● **What to do**
Retype all data exactly as given. Pictures should not be retyped.

(Available records Opens)

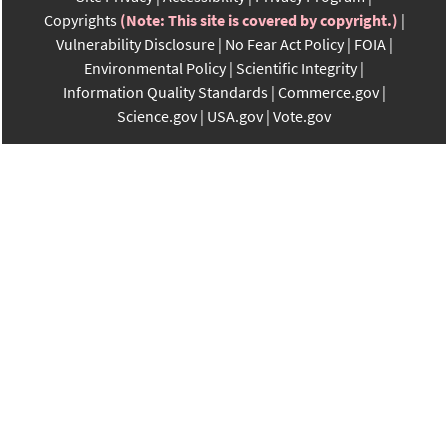
Copyrights
(Note: This site is covered by copyright.)
Vulnerability Disclosure
No Fear Act Policy
FOIA
Environmental Policy
Scientific Integrity
Information Quality Standards
Commerce.gov
Science.gov
USA.gov
Vote.gov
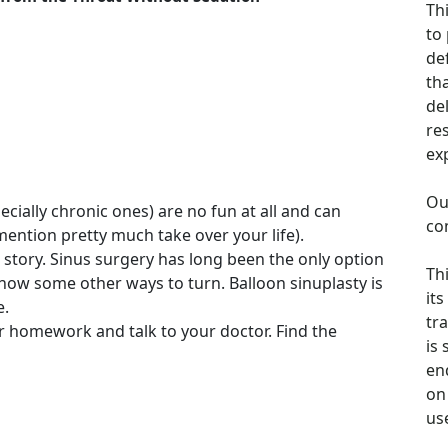
Th
to
de
th
de
re
ex
Ou
ecially chronic ones) are no fun at all and can
co
 mention pretty much take over your life).
r story. Sinus surgery has long been the only option
Th
 now some other ways to turn. Balloon sinuplasty is
its
e.
tra
 homework and talk to your doctor. Find the
is
en
on 
us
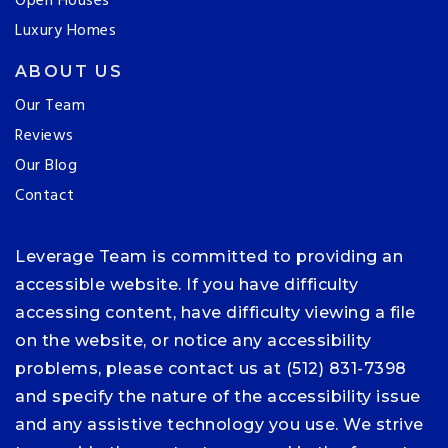
Open Houses
Luxury Homes
ABOUT US
Our Team
Reviews
Our Blog
Contact
Leverage Team is committed to providing an
accessible website. If you have difficulty
accessing content, have difficulty viewing a file
on the website, or notice any accessibility
problems, please contact us at (512) 831-7398
and specify the nature of the accessibility issue
and any assistive technology you use. We strive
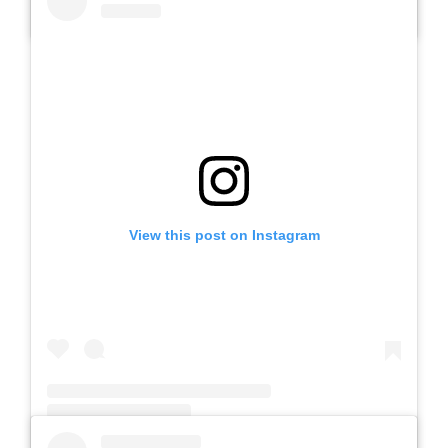
A post shared by Slb Negeri Talun (@slbnegeritalun)
View this post on Instagram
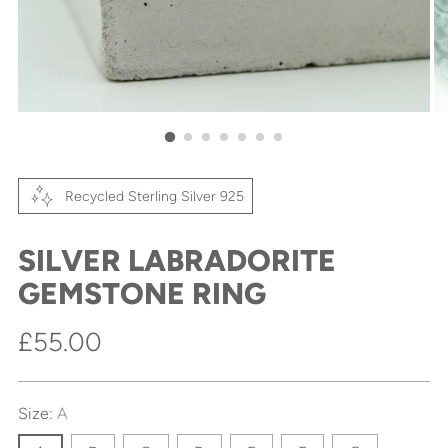
Recycled Sterling Silver 925
SILVER LABRADORITE
GEMSTONE RING
Regular
£55.00
price
Size:
A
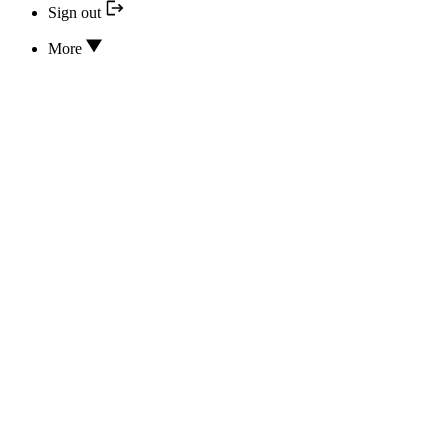
Sign out
More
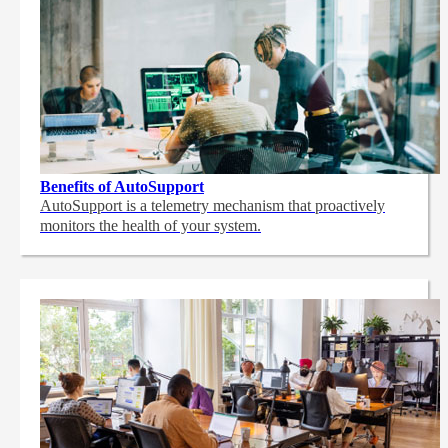
Benefits of AutoSupport
AutoSupport is a telemetry mechanism that proactively
monitors the health of your system.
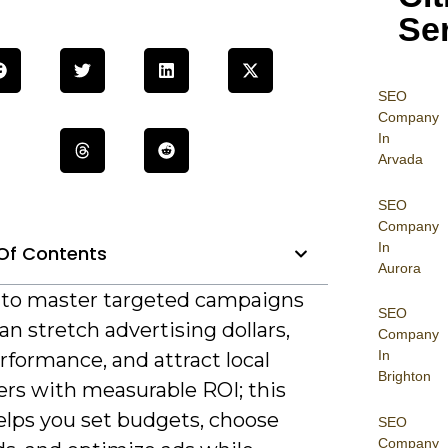
Se
SEO
Company
In
Arvada
SEO
Company
In
Of Contents
Aurora
al to master targeted campaigns
SEO
an stretch advertising dollars,
Company
In
rformance, and attract local
Brighton
rs with measurable ROI; this
elps you set budgets, choose
SEO
Company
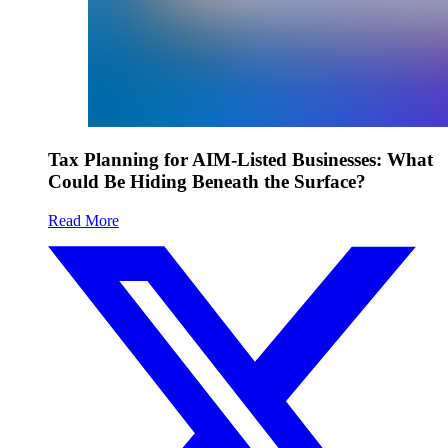
Tax Planning for AIM-Listed Businesses: What
Could Be Hiding Beneath the Surface?
Read More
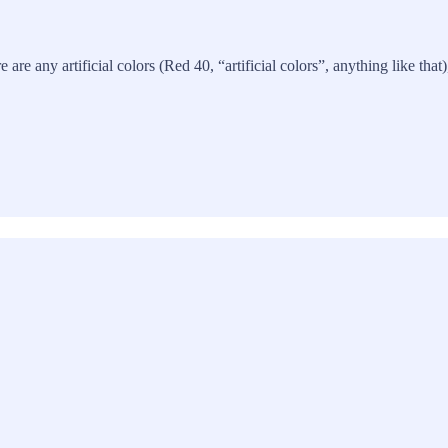
re are any artificial colors (Red 40, “artificial colors”, anything like th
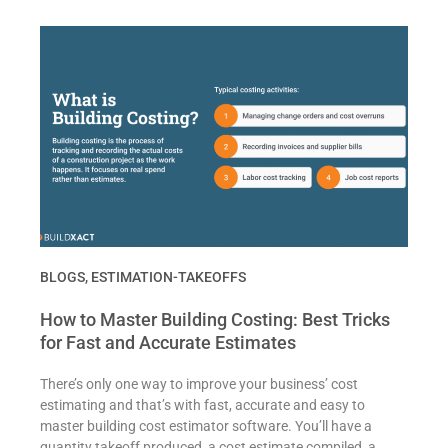
BLOGS
,
ESTIMATION-TAKEOFFS
How to Master Building Costing: Best Tricks
for Fast and Accurate Estimates
There’s only one way to improve your business’ cost
estimating and that’s with fast, accurate and easy to
master building cost estimator software. You’ll have a
quantity takeoff produced, a cost estimate compiled, a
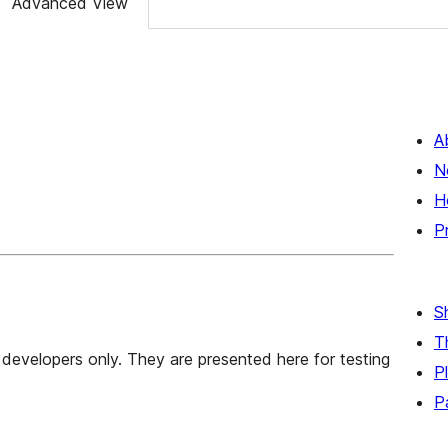
Advanced View
A
N
H
P
S
T
developers only. They are presented here for testing
P
P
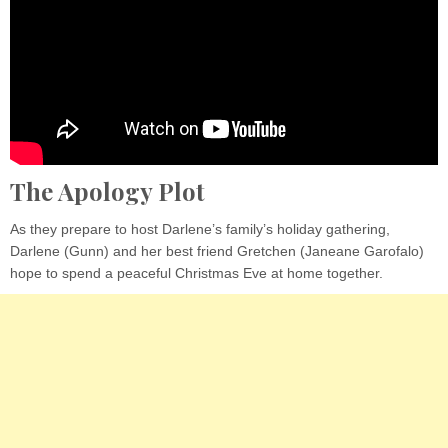
The Apology Plot
As they prepare to host Darlene’s family’s holiday gathering,
Darlene (Gunn) and her best friend Gretchen (Janeane Garofalo)
hope to spend a peaceful Christmas Eve at home together.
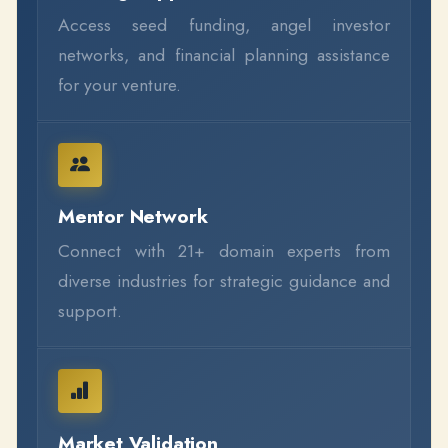
Access seed funding, angel investor
networks, and financial planning assistance
for your venture.
Mentor Network
Connect with 21+ domain experts from
diverse industries for strategic guidance and
support.
Market Validation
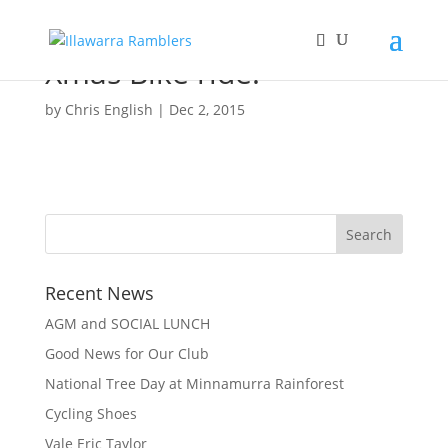
Xmas Bike ride.
by
Chris English
|
Dec 2, 2015
Recent News
AGM and SOCIAL LUNCH
Good News for Our Club
National Tree Day at Minnamurra Rainforest
Cycling Shoes
Vale Eric Taylor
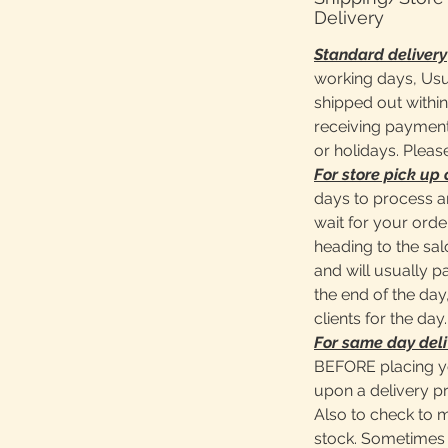
Delivery
Standard delivery
working days, Usu
shipped out within
receiving payment
or holidays. Pleas
For store pick up 
days to process a
wait for your ord
heading to the sa
and will usually 
the end of the day,
clients for the day.
For same day deli
BEFORE placing y
upon a delivery pr
Also to check to 
stock. Sometimes 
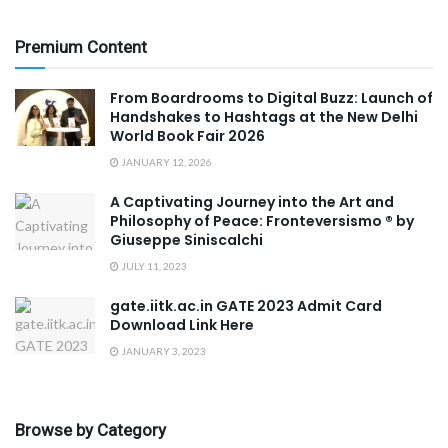
Premium Content
From Boardrooms to Digital Buzz: Launch of
Handshakes to Hashtags at the New Delhi
World Book Fair 2026
JANUARY 12, 2026
A Captivating Journey into the Art and
Philosophy of Peace: Fronteversismo ®️ by
Giuseppe Siniscalchi
JULY 11, 2023
gate.iitk.ac.in GATE 2023 Admit Card
Download Link Here
JANUARY 3, 2023
Browse by Category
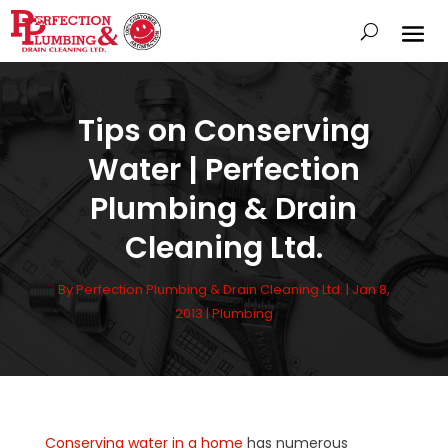
Tips on Conserving
Water | Perfection
Plumbing & Drain
Cleaning Ltd.
By
Perfection Plumbing & Drain Cleaning Ltd.
|
Jan 8,
2013
|
Plumbing
Conserving water in a home
has numerous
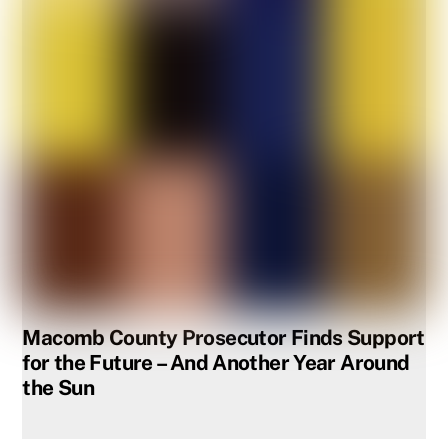
Macomb County Prosecutor Finds Support
for the Future – And Another Year Around
the Sun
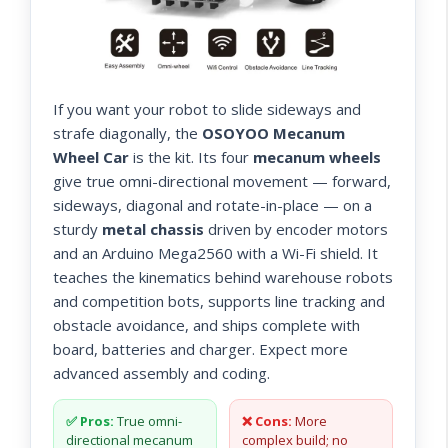
If you want your robot to slide sideways and
strafe diagonally, the
OSOYOO Mecanum
Wheel Car
is the kit. Its four
mecanum wheels
give true omni-directional movement — forward,
sideways, diagonal and rotate-in-place — on a
sturdy
metal chassis
driven by encoder motors
and an Arduino Mega2560 with a Wi-Fi shield. It
teaches the kinematics behind warehouse robots
and competition bots, supports line tracking and
obstacle avoidance, and ships complete with
board, batteries and charger. Expect more
advanced assembly and coding.
✅ Pros:
True omni-
❌ Cons:
More
directional mecanum
complex build; no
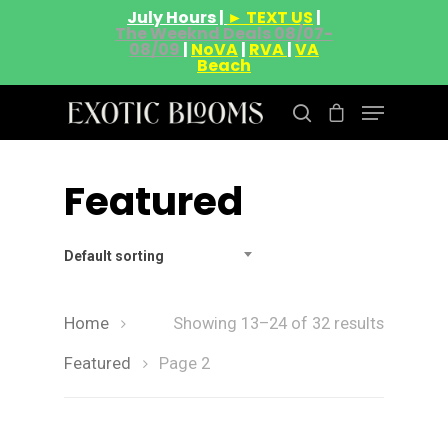
July Hours |
► TEXT US
|
The Weeknd Deals 08/07-
08/09
|
NoVA
|
RVA
|
VA
Beach
Featured
Hit enter to search or ESC to close
Default sorting
Home
Showing 13–24 of 32 results
Featured
Page 2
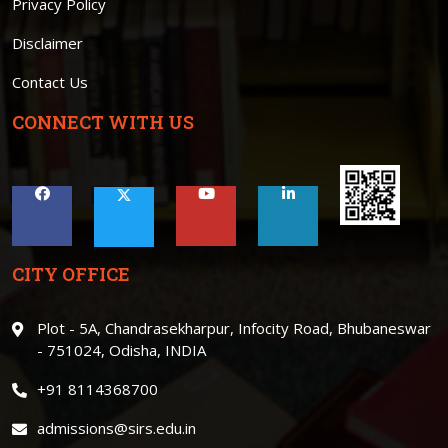
Privacy Policy
Disclaimer
Contact Us
CONNECT WITH US
CITY OFFICE
Plot - 5A, Chandrasekharpur, Infocity Road, Bhubaneswar
- 751024, Odisha, INDIA
+91 8114368700
admissions@sirs.edu.in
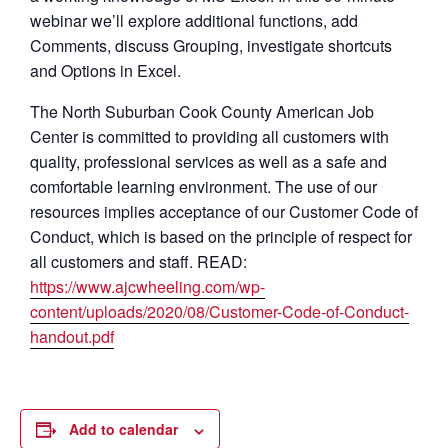
webinar we’ll explore additional functions, add
Comments, discuss Grouping, investigate shortcuts
and Options in Excel.
The North Suburban Cook County American Job
Center is committed to providing all customers with
quality, professional services as well as a safe and
comfortable learning environment. The use of our
resources implies acceptance of our Customer Code of
Conduct, which is based on the principle of respect for
all customers and staff. READ:
https://www.ajcwheeling.com/wp-
content/uploads/2020/08/Customer-Code-of-Conduct-
handout.pdf
Add to calendar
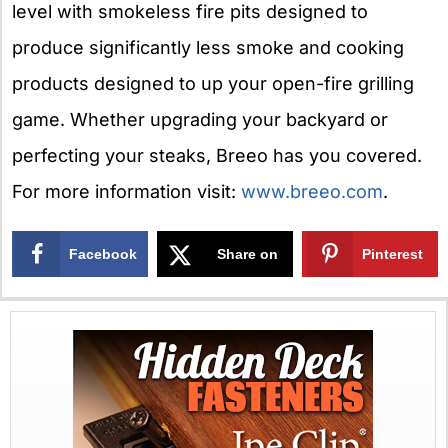
level with smokeless fire pits designed to
produce significantly less smoke and cooking
products designed to up your open-fire grilling
game. Whether upgrading your backyard or
perfecting your steaks, Breeo has you covered.
For more information visit:
www.breeo.com
.
Facebook
Share on
Pinterest
X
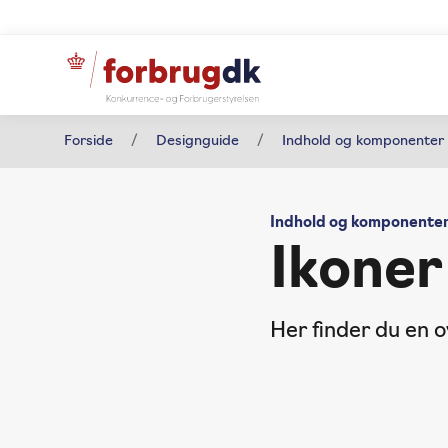
Forside
Designguide
Indhold og komponenter
Indhold og komponente
Ikoner
Her finder du en ov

(Available records Closes)

● **Answer for this exercise**
Copyrights
(Note: This site is covered by copyright.)
Vulnerability Disclosure
No Fear Act Policy
FOIA
Environmental Policy
Scientific Integrity
Information Quality Standards
Commerce.gov
Science.gov
USA.gov
Vote.gov
Th
to
de
th
de
re
ex
Ou
ecially chronic ones) are no fun at all and can
co
 mention pretty much take over your life).
r story. Sinus surgery has long been the only option
Th
 now some other ways to turn. Balloon sinuplasty is
its
e.
tra
 homework and talk to your doctor. Find the
is
en
on 
us
Open Houses
Luxury Homes
ABOUT US
Our Team
Reviews
Our Blog
Contact
Leverage Team is committed to providing an
accessible website. If you have difficulty
accessing content, have difficulty viewing a file
on the website, or notice any accessibility
problems, please contact us at (512) 831-7398
and specify the nature of the accessibility issue
and any assistive technology you use. We strive
A post shared by Slb Negeri Talun (@slbnegeritalun)
View this post on Instagram
Recycled Sterling Silver 925
SILVER LABRADORITE
GEMSTONE RING
Regular
£55.00
price
Size:
A
Sign out
More
Benefits of AutoSupport
AutoSupport is a telemetry mechanism that proactively
monitors the health of your system.
Se
SEO
Company
In
Arvada
SEO
Company
In
Of Contents
Aurora
al to master targeted campaigns
SEO
an stretch advertising dollars,
Company
In
rformance, and attract local
Brighton
rs with measurable ROI; this
elps you set budgets, choose
SEO
Company
Tax Planning for AIM-Listed Businesses: What
Could Be Hiding Beneath the Surface?
Read More
re are any artificial colors (Red 40, “artificial colors”, anything like th
BLOGS
,
ESTIMATION-TAKEOFFS
How to Master Building Costing: Best Tricks
for Fast and Accurate Estimates
There’s only one way to improve your business’ cost
estimating and that’s with fast, accurate and easy to
master building cost estimator software. You’ll have a
quantity takeoff produced, a cost estimate compiled, a
Advanced View
A
N
H
P
S
T
developers only. They are presented here for testing
P
P
The Apology Plot
As they prepare to host Darlene’s family’s holiday gathering,
Darlene (Gunn) and her best friend Gretchen (Janeane Garofalo)
hope to spend a peaceful Christmas Eve at home together.
Access seed funding, angel investor
networks, and financial planning assistance
for your venture.
Mentor Network
Connect with 21+ domain experts from
diverse industries for strategic guidance and
support.
Market Validation
Xmas Bike ride.
by
Chris English
|
Dec 2, 2015
Recent News
AGM and SOCIAL LUNCH
Good News for Our Club
National Tree Day at Minnamurra Rainforest
Cycling Shoes
Vale Eric Taylor
Delivery
Standard delivery
working days, Usu
shipped out within
receiving payment
or holidays. Pleas
For store pick up 
days to process a
wait for your ord
heading to the sa
and will usually 
the end of the day,
clients for the day.
For same day deli
BEFORE placing y
upon a delivery pr
Also to check to 
stock. Sometimes 
Premium Content
From Boardrooms to Digital Buzz: Launch of
Handshakes to Hashtags at the New Delhi
World Book Fair 2026
JANUARY 12, 2026
A Captivating Journey into the Art and
Philosophy of Peace: Fronteversismo ®️ by
Giuseppe Siniscalchi
JULY 11, 2023
gate.iitk.ac.in GATE 2023 Admit Card
Download Link Here
JANUARY 3, 2023
Browse by Category
Tips on Conserving
Water | Perfection
Plumbing & Drain
Cleaning Ltd.
By
Perfection Plumbing & Drain Cleaning Ltd.
|
Jan 8,
2013
|
Plumbing
Conserving water in a home
has numerous
Macomb County Prosecutor Finds Support
for the Future – And Another Year Around
the Sun
If you want your robot to slide sideways and
strafe diagonally, the
OSOYOO Mecanum
Wheel Car
is the kit. Its four
mecanum wheels
give true omni-directional movement — forward,
sideways, diagonal and rotate-in-place — on a
sturdy
metal chassis
driven by encoder motors
and an Arduino Mega2560 with a Wi-Fi shield. It
teaches the kinematics behind warehouse robots
and competition bots, supports line tracking and
obstacle avoidance, and ships complete with
board, batteries and charger. Expect more
advanced assembly and coding.
✅ Pros:
True omni-
❌ Cons:
More
directional mecanum
complex build; no
July Hours |
► TEXT US
|
The Weeknd Deals 08/07-
08/09
|
NoVA
|
RVA
|
VA
Beach
Featured
Hit enter to search or ESC to close
Default sorting
Home
Showing 13–24 of 32 results
Featured
Page 2
Privacy Policy
Disclaimer
Contact Us
CONNECT WITH US
CITY OFFICE
Plot - 5A, Chandrasekharpur, Infocity Road, Bhubaneswar
- 751024, Odisha, INDIA
+91 8114368700
admissions@sirs.edu.in
webinar we’ll explore additional functions, add
Comments, discuss Grouping, investigate shortcuts
and Options in Excel.
The North Suburban Cook County American Job
Center is committed to providing all customers with
quality, professional services as well as a safe and
comfortable learning environment. The use of our
resources implies acceptance of our Customer Code of
Conduct, which is based on the principle of respect for
all customers and staff. READ:
https://www.ajcwheeling.com/wp-
content/uploads/2020/08/Customer-Code-of-Conduct-
handout.pdf
Add to calendar
level with smokeless fire pits designed to
produce significantly less smoke and cooking
products designed to up your open-fire grilling
game. Whether upgrading your backyard or
perfecting your steaks, Breeo has you covered.
For more information visit:
www.breeo.com
.
Facebook
Share on
Pinterest
X
Forside
Designguide
Indhold og komponenter
Indhold og komponente
Ikoner
Her finder du en ov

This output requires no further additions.